Texte déposé
Le Conseil fédéral est invité à exiger de CFF SA que l'ensemble des projets composant "Rail 2000" soit réalisé dans les plus brefs délais, y compris la ligne du pied du Jura, afin que tous les cantons situés entre Genève et Zurich (Vaud, Neuchâtel, Soleure, Argovie, ainsi que le Jura et les deux Bâles) soient reliés aux nouvelles voies continues; le cas échéant, un régime transitoire devra être mis en place.
Développement
1. Affectation des crédits pour "Rail 2000"
La réalisation de "Rail 2000" repose toujours sur l'arrêté de 1987. Les décisions prises par la suite n'ont porté que sur l'ordre dans lequel les chantiers devaient s'ouvrir et être financés. L'arrêté de 1987, y compris donc l'offre qui y était présentée, a été accepté par le peuple le 6 décembre 1987. En votant l'arrêté fédéral relatif à la réalisation et au financement des projets d'infrastructure des transports publics, le peuple et les cantons ont confirmé le 29 novembre 1998 la conception de "Rail 2000" dans son intégralité et en ont réglé le financement. Cette conception et les crédits qui y sont associés constituent un engagement politique.

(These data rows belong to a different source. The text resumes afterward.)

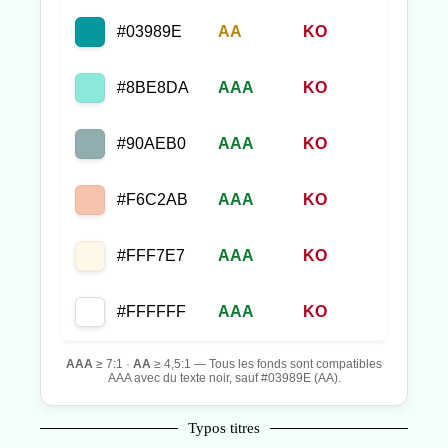
#03989E
AA
KO
#8BE8DA
AAA
KO
#90AEB0
AAA
KO
#F6C2AB
AAA
KO
#FFF7E7
AAA
KO
#FFFFFF
AAA
KO
AAA
≥ 7:1 ·
AA
≥ 4,5:1 — Tous les fonds sont compatibles
AAA avec du texte noir, sauf #03989E (AA).
Typos titres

2. Mandat politique: présentation de l'offre
Contrairement aux "Nouvelles transversales ferroviaires" des années quatre-vingt, dont la conception n'avait pas tenu compte de considérations fédéralistes, "Rail 2000" repose sur le principe d'une offre revalorisant les transports publics sur tout le territoire national en instaurant des lignes directes entre les centres de grande importance et d'importance moyenne et en veillant à la structure de l'habitat en Suisse, caractérisée par sa répartition particulière et son exiguïté.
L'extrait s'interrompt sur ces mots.